I’m not going to argue with a single thing you wrote, because I know they’re all true. I just want to make it clear that the arrangement in the OP is a violation of my personal ethics. I’m not disputing whether they’d be allowed to marry, or whether he’d be legally entitled to the benefits; of course they would be, and of course he is. I’m not under the impression there’s a law or policy out there saying married people must love each other and that only romantically-in-love married people are allowed to use insurance benefits. I’m just saying that marrying someone I don’t romantically love to use my benefits is wrong to me, and that I could not do it.
It’s kinda like how some people think it’s wrong to put ketchup on a hot dog. Just because you think it’s wrong to do so, it doesn’t mean it’s because you believe Oscar Mayer passed laws to that effect or that your use of ketchup is limited by Heinz corporate policy. It’s just wrong for personal reasons.
It is fascinating to me to find out that a 50 year old man can get insurance on his own for $400 a month, yet my husbands insurance would charge us $350 a month to add me. Just Me. 39, female, healthy.

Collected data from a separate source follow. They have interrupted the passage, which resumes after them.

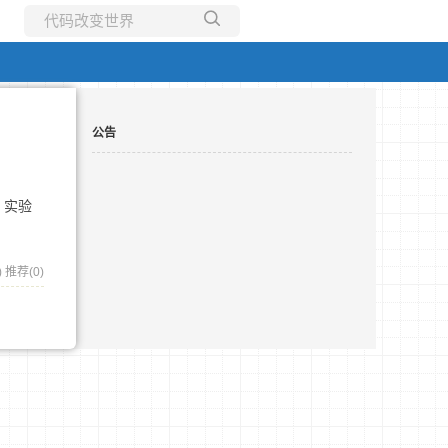
所有博客
当前博客
公告
强 实验
)
推荐(0)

I can have a bleeding heart about many, many things. However, Insurance companies sure as hell ain’t one of 'em.
Between flood insurance, homeowners insurance, car insurance and my husband and daughters insurance, we pay more for all of it than we do for our mortgage, car payment, power bill and cable combined. I’m about insuranced to the last damn dime and still have no health insurance. I’ve not had an accident in over 10 years, never made a homeowners claim, have never made a flood claim. Although I did have a child, at the time, I qualified for my employers health insurance.
Work out the personal crap Alice. Get it in writing, think of everything, then think of a bit more, then follow your heart.
Understood. Thanks.
WAG: Unfortunately, your body is in the terribly dangerous age of being a woman with “woman’s” risks (breast and cervical cancer, osteoporosis, etc.) and not far off from going through menopause and gaining the “men’s” risks (cardiovascular disease, lung cancer, etc.). You’re looking at being pretty healthy right now; they’re looking at a nightmare of possibilities to come in the next 20 years.
(raises hand) That would be me. I’ve used our insurance more in the last 3-4 years than I have in my entire life. Not because I’m sick, but because I might get sick. There’s a list of “supposed to” tests that we need to think about when we’re (ahem) of a certain age. Old people generally need doctorin’ more than young ones.